Exercise objective
Every entry is to be reproduced word for word, but the images are not.

Dataset
◇ ◇ ◇ ◇ ◇

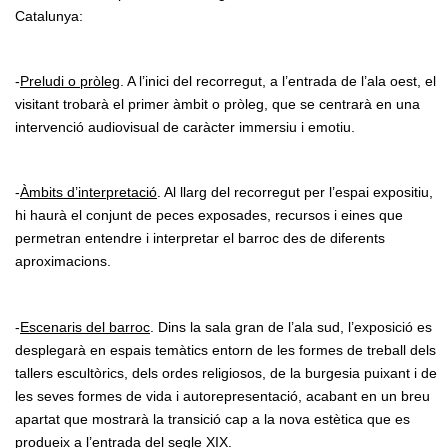
Catalunya:
-
Preludi o pròleg
. A l’inici del recorregut, a l’entrada de l’ala oest, el
visitant trobarà el primer àmbit o pròleg, que se centrarà en una
intervenció audiovisual de caràcter immersiu i emotiu.
-
Àmbits d’interpretació
. Al llarg del recorregut per l’espai expositiu,
hi haurà el conjunt de peces exposades, recursos i eines que
permetran entendre i interpretar el barroc des de diferents
aproximacions.
-
Escenaris del barroc
. Dins la sala gran de l’ala sud, l’exposició es
desplegarà en espais temàtics entorn de les formes de treball dels
tallers escultòrics, dels ordes religiosos, de la burgesia puixant i de
les seves formes de vida i autorepresentació, acabant en un breu
apartat que mostrarà la transició cap a la nova estètica que es
produeix a l’entrada del segle XIX.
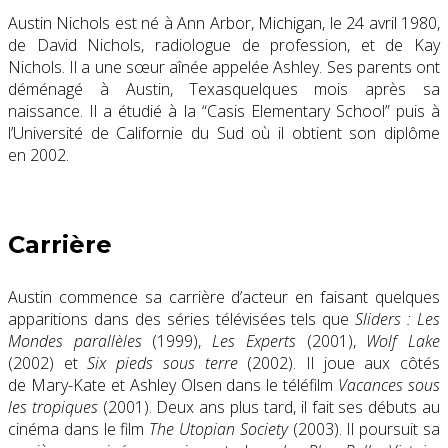
Austin Nichols est né à Ann Arbor, Michigan, le 24 avril 1980,
de David Nichols, radiologue de profession, et de Kay
Nichols. Il a une sœur aînée appelée Ashley. Ses parents ont
déménagé à Austin, Texasquelques mois après sa
naissance. Il a étudié à la “Casis Elementary School” puis à
l’Université de Californie du Sud où il obtient son diplôme
en 2002.
Carrière
Austin commence sa carrière d’acteur en faisant quelques
apparitions dans des séries télévisées tels que
Sliders : Les
Mondes parallèles
(1999),
Les Experts
(2001),
Wolf Lake
(2002) et
Six pieds sous terre
(2002). Il joue aux côtés
de Mary-Kate et Ashley Olsen dans le téléfilm
Vacances sous
les tropiques
(2001). Deux ans plus tard, il fait ses débuts au
cinéma dans le film
The Utopian Society
(2003). Il poursuit sa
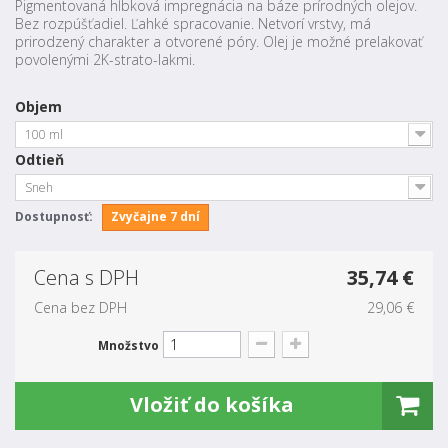
Pigmentovaná hĺbková impregnácia na báze prírodných olejov.
Bez rozpúšťadiel. Ľahké spracovanie. Netvorí vrstvy, má
prirodzený charakter a otvorené póry. Olej je možné prelakovať
povolenými 2K-strato-lakmi.
Objem
100 ml
Odtieň
Sneh
Dostupnosť:
Zvyčajne 7 dní
Cena s DPH
35,74 €
Cena bez DPH
29,06 €
Množstvo
Vložiť do košíka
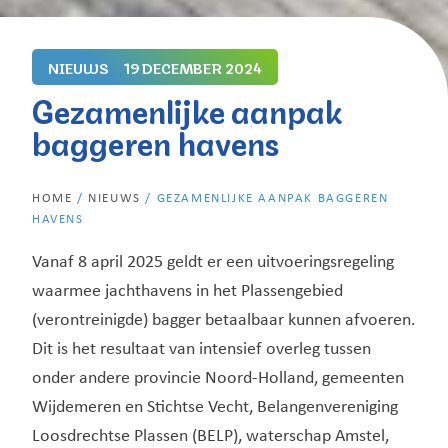
NIEUWS
19 DECEMBER 2024
Gezamenlijke aanpak
baggeren havens
HOME
/
NIEUWS
/
GEZAMENLIJKE AANPAK BAGGEREN
HAVENS
Vanaf 8 april 2025 geldt er een uitvoeringsregeling
waarmee jachthavens in het Plassengebied
(verontreinigde) bagger betaalbaar kunnen afvoeren.
Dit is het resultaat van intensief overleg tussen
onder andere provincie Noord-Holland, gemeenten
Wijdemeren en Stichtse Vecht, Belangenvereniging
Loosdrechtse Plassen (BELP), waterschap Amstel,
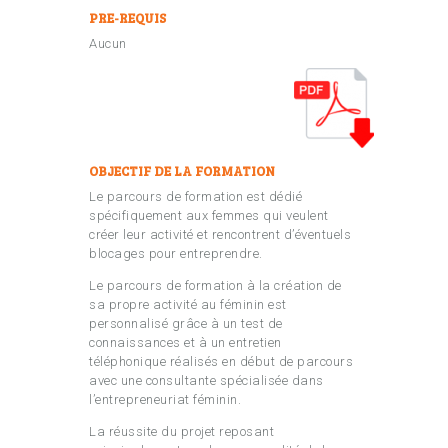
PRE-REQUIS
Aucun
OBJECTIF DE LA FORMATION
Le parcours de formation est dédié
spécifiquement aux femmes qui veulent
créer leur activité et rencontrent d’éventuels
blocages pour entreprendre.
Le parcours de formation à la création de
sa propre activité au féminin est
personnalisé grâce à un test de
connaissances et à un entretien
téléphonique réalisés en début de parcours
avec une consultante spécialisée dans
l’entrepreneuriat féminin.
La réussite du projet reposant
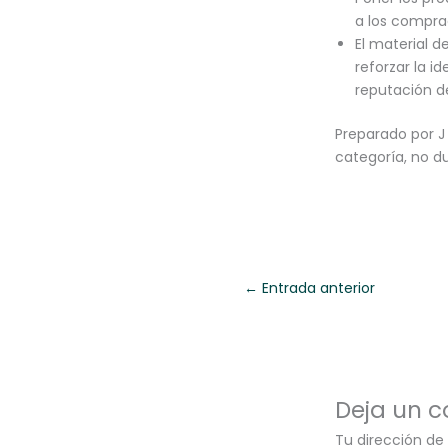
a los comprad
El material d
reforzar la i
reputación d
Preparado por J 
categoría, no d
←
Entrada anterior
Deja un 
Tu dirección de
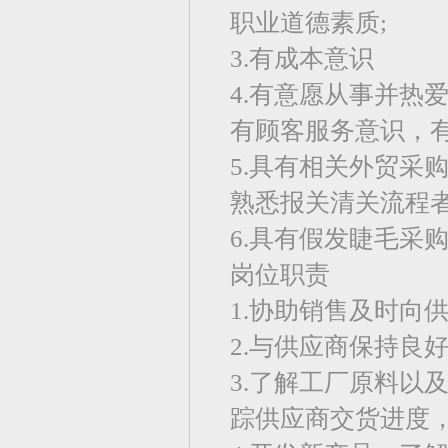
职业道德素质;
3.有成本意识
4.有意愿从事并热
有顾客服务意识，
5.具有相关外贸采
熟悉报关清关流程
6.具有假发睫毛采
岗位职责
1.协助销售及时向
2.与供应商保持良
3.了解工厂原料以
踪供应商交货进度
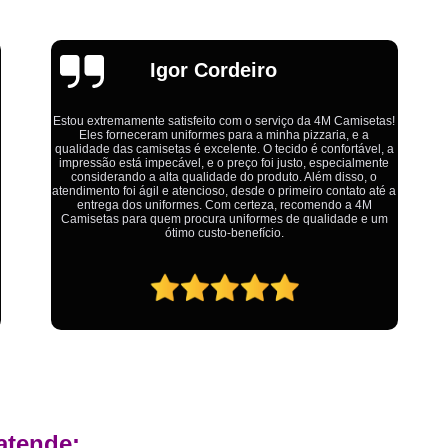
Estamparia Digital em Tecido d
Estamparia Têxtil Digital
Fabrica Cam
Emília
Fábrica Camiseta Est
Fábrica Camisetas Algodão Or
as!
Fábrica Camisetas Estamp
, a
Ótimo atendimento,todos muito educados, prestativos e que
te
Fabrica Camisetas Persona
colocam o cliente em primeiro lugar. Qualquer lugar tem
problemas,isso é fato, mas aqui na 4M tudo é resolvido com
té a
calma e de forma que todos saem ganhando no final.
Fabrica de Camisetas Lisas
um
Atacado de Roupas para Revender de Fá
Fábrica Roupas Atacado
Fábrica R
Fábrica Roupas Infantil
Roup
Roupas de Fábrica Atacado
Pr
Private Label Camisetas Streetwear Goiá
Private Label Moda Fitness Mato Gros
atende:
Private Label para Roupa Minas Gerais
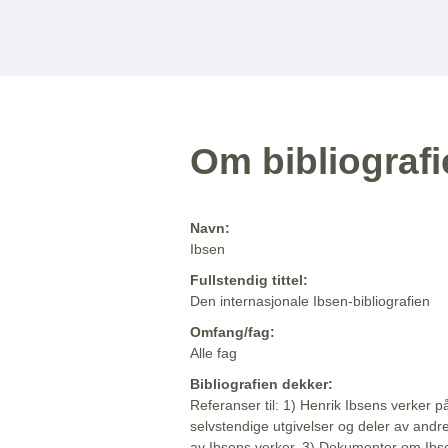
Om bibliograf
Navn:
Ibsen
Fullstendig tittel:
Den internasjonale Ibsen-bibliografien
Omfang/fag:
Alle fag
Bibliografien dekker:
Referanser til: 1) Henrik Ibsens verker p
selvstendige utgivelser og deler av andr
av Ibsens verker. 3) Dokumenter om Ibse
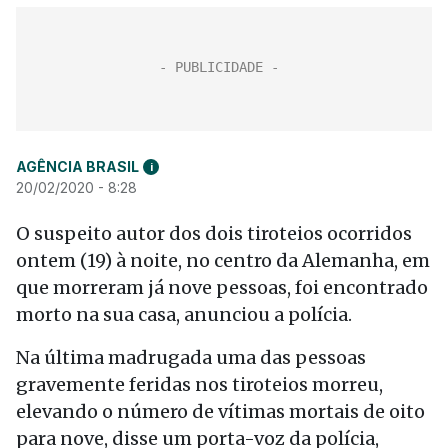
AGÊNCIA BRASIL
i
20/02/2020 - 8:28
O suspeito autor dos dois tiroteios ocorridos
ontem (19) à noite, no centro da Alemanha, em
que morreram já nove pessoas, foi encontrado
morto na sua casa, anunciou a polícia.
Na última madrugada uma das pessoas
gravemente feridas nos tiroteios morreu,
elevando o número de vítimas mortais de oito
para nove, disse um porta-voz da polícia,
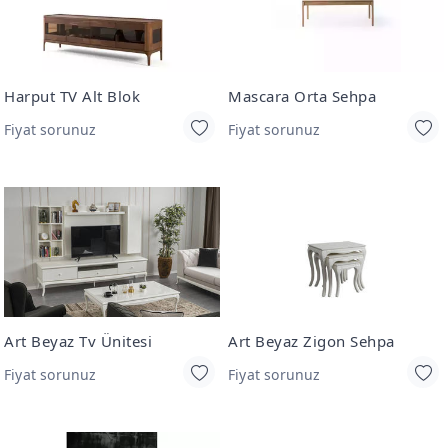
Harput TV Alt Blok
Mascara Orta Sehpa
Fiyat sorunuz
Fiyat sorunuz
Art Beyaz Tv Ünitesi
Art Beyaz Zigon Sehpa
Fiyat sorunuz
Fiyat sorunuz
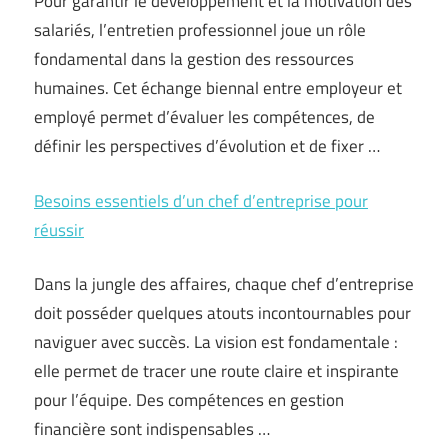
Pour garantir le développement et la motivation des
salariés, l’entretien professionnel joue un rôle
fondamental dans la gestion des ressources
humaines. Cet échange biennal entre employeur et
employé permet d’évaluer les compétences, de
définir les perspectives d’évolution et de fixer …
Besoins essentiels d’un chef d’entreprise pour
réussir
Dans la jungle des affaires, chaque chef d’entreprise
doit posséder quelques atouts incontournables pour
naviguer avec succès. La vision est fondamentale :
elle permet de tracer une route claire et inspirante
pour l’équipe. Des compétences en gestion
financière sont indispensables …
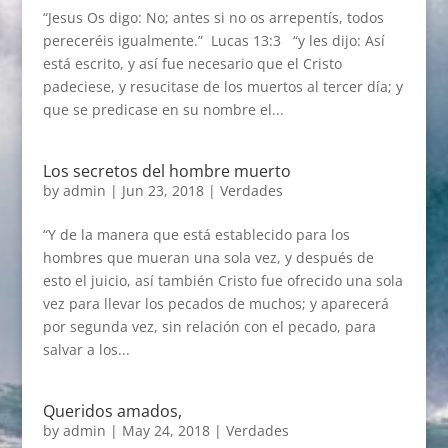
“Jesus Os digo: No; antes si no os arrepentís, todos
pereceréis igualmente.” Lucas 13:3 “y les dijo: Así
está escrito, y así fue necesario que el Cristo
padeciese, y resucitase de los muertos al tercer día; y
que se predicase en su nombre el...
Los secretos del hombre muerto
by
admin
|
Jun 23, 2018
|
Verdades
“Y de la manera que está establecido para los
hombres que mueran una sola vez, y después de
esto el juicio, así también Cristo fue ofrecido una sola
vez para llevar los pecados de muchos; y aparecerá
por segunda vez, sin relación con el pecado, para
salvar a los...
Queridos amados,
by
admin
|
May 24, 2018
|
Verdades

◇ ◇ ◇ ◇ ◇

Your solution
Catalunya:
-
Preludi o pròleg
. A l’inici del recorregut, a l’entrada de l’ala oest, el
visitant trobarà el primer àmbit o pròleg, que se centrarà en una
intervenció audiovisual de caràcter immersiu i emotiu.
-
Àmbits d’interpretació
. Al llarg del recorregut per l’espai expositiu,
hi haurà el conjunt de peces exposades, recursos i eines que
permetran entendre i interpretar el barroc des de diferents
aproximacions.
-
Escenaris del barroc
. Dins la sala gran de l’ala sud, l’exposició es
desplegarà en espais temàtics entorn de les formes de treball dels
tallers escultòrics, dels ordes religiosos, de la burgesia puixant i de
les seves formes de vida i autorepresentació, acabant en un breu
apartat que mostrarà la transició cap a la nova estètica que es
produeix a l’entrada del segle XIX.
Austin Nichols est né à Ann Arbor, Michigan, le 24 avril 1980,
de David Nichols, radiologue de profession, et de Kay
Nichols. Il a une sœur aînée appelée Ashley. Ses parents ont
déménagé à Austin, Texasquelques mois après sa
naissance. Il a étudié à la “Casis Elementary School” puis à
l’Université de Californie du Sud où il obtient son diplôme
en 2002.
Carrière
Austin commence sa carrière d’acteur en faisant quelques
apparitions dans des séries télévisées tels que
Sliders : Les
Mondes parallèles
(1999),
Les Experts
(2001),
Wolf Lake
(2002) et
Six pieds sous terre
(2002). Il joue aux côtés
de Mary-Kate et Ashley Olsen dans le téléfilm
Vacances sous
les tropiques
(2001). Deux ans plus tard, il fait ses débuts au
cinéma dans le film
The Utopian Society
(2003). Il poursuit sa
Pigmentovaná hĺbková impregnácia na báze prírodných olejov.
Bez rozpúšťadiel. Ľahké spracovanie. Netvorí vrstvy, má
prirodzený charakter a otvorené póry. Olej je možné prelakovať
povolenými 2K-strato-lakmi.
Objem
100 ml
Odtieň
Sneh
Dostupnosť:
Zvyčajne 7 dní
Cena s DPH
35,74 €
Cena bez DPH
29,06 €
Množstvo
Vložiť do košíka
NIEUWS
19 DECEMBER 2024
Gezamenlijke aanpak
baggeren havens
HOME
/
NIEUWS
/
GEZAMENLIJKE AANPAK BAGGEREN
HAVENS
Vanaf 8 april 2025 geldt er een uitvoeringsregeling
waarmee jachthavens in het Plassengebied
(verontreinigde) bagger betaalbaar kunnen afvoeren.
Dit is het resultaat van intensief overleg tussen
onder andere provincie Noord-Holland, gemeenten
Wijdemeren en Stichtse Vecht, Belangenvereniging
Loosdrechtse Plassen (BELP), waterschap Amstel,
PRE-REQUIS
Aucun
OBJECTIF DE LA FORMATION
Le parcours de formation est dédié
spécifiquement aux femmes qui veulent
créer leur activité et rencontrent d’éventuels
blocages pour entreprendre.
Le parcours de formation à la création de
sa propre activité au féminin est
personnalisé grâce à un test de
connaissances et à un entretien
téléphonique réalisés en début de parcours
avec une consultante spécialisée dans
l’entrepreneuriat féminin.
La réussite du projet reposant
a los comprad
El material d
reforzar la i
reputación d
Preparado por J 
categoría, no d
←
Entrada anterior
Deja un 
Tu dirección de
职业道德素质;
3.有成本意识
4.有意愿从事并热
有顾客服务意识，
5.具有相关外贸采
熟悉报关清关流程
6.具有假发睫毛采
岗位职责
1.协助销售及时向
2.与供应商保持良
3.了解工厂原料以
踪供应商交货进度
Estamparia Digital em Tecido d
Estamparia Têxtil Digital
Fabrica Cam
Emília
Fábrica Camiseta Est
Fábrica Camisetas Algodão Or
as!
Fábrica Camisetas Estamp
, a
Ótimo atendimento,todos muito educados, prestativos e que
te
Fabrica Camisetas Persona
colocam o cliente em primeiro lugar. Qualquer lugar tem
problemas,isso é fato, mas aqui na 4M tudo é resolvido com
té a
calma e de forma que todos saem ganhando no final.
Fabrica de Camisetas Lisas
um
Atacado de Roupas para Revender de Fá
Fábrica Roupas Atacado
Fábrica R
Fábrica Roupas Infantil
Roup
Roupas de Fábrica Atacado
Pr
Private Label Camisetas Streetwear Goiá
Private Label Moda Fitness Mato Gros
atende:
Private Label para Roupa Minas Gerais
Om bibliograf
Navn:
Ibsen
Fullstendig tittel:
Den internasjonale Ibsen-bibliografien
Omfang/fag:
Alle fag
Bibliografien dekker:
Referanser til: 1) Henrik Ibsens verker p
selvstendige utgivelser og deler av andr
av Ibsens verker. 3) Dokumenter om Ibse
AGÊNCIA BRASIL
i
20/02/2020 - 8:28
O suspeito autor dos dois tiroteios ocorridos
ontem (19) à noite, no centro da Alemanha, em
que morreram já nove pessoas, foi encontrado
morto na sua casa, anunciou a polícia.
Na última madrugada uma das pessoas
gravemente feridas nos tiroteios morreu,
elevando o número de vítimas mortais de oito
para nove, disse um porta-voz da polícia,
Harput TV Alt Blok
Mascara Orta Sehpa
Fiyat sorunuz
Fiyat sorunuz
Art Beyaz Tv Ünitesi
Art Beyaz Zigon Sehpa
Fiyat sorunuz
Fiyat sorunuz
Pour garantir le développement et la motivation des
salariés, l’entretien professionnel joue un rôle
fondamental dans la gestion des ressources
humaines. Cet échange biennal entre employeur et
employé permet d’évaluer les compétences, de
définir les perspectives d’évolution et de fixer …
Besoins essentiels d’un chef d’entreprise pour
réussir
Dans la jungle des affaires, chaque chef d’entreprise
doit posséder quelques atouts incontournables pour
naviguer avec succès. La vision est fondamentale :
elle permet de tracer une route claire et inspirante
pour l’équipe. Des compétences en gestion
financière sont indispensables …
“Jesus Os digo: No; antes si no os arrepentís, todos
pereceréis igualmente.” Lucas 13:3 “y les dijo: Así
está escrito, y así fue necesario que el Cristo
padeciese, y resucitase de los muertos al tercer día; y
que se predicase en su nombre el...
Los secretos del hombre muerto
by
admin
|
Jun 23, 2018
|
Verdades
“Y de la manera que está establecido para los
hombres que mueran una sola vez, y después de
esto el juicio, así también Cristo fue ofrecido una sola
vez para llevar los pecados de muchos; y aparecerá
por segunda vez, sin relación con el pecado, para
salvar a los...
Queridos amados,
by
admin
|
May 24, 2018
|
Verdades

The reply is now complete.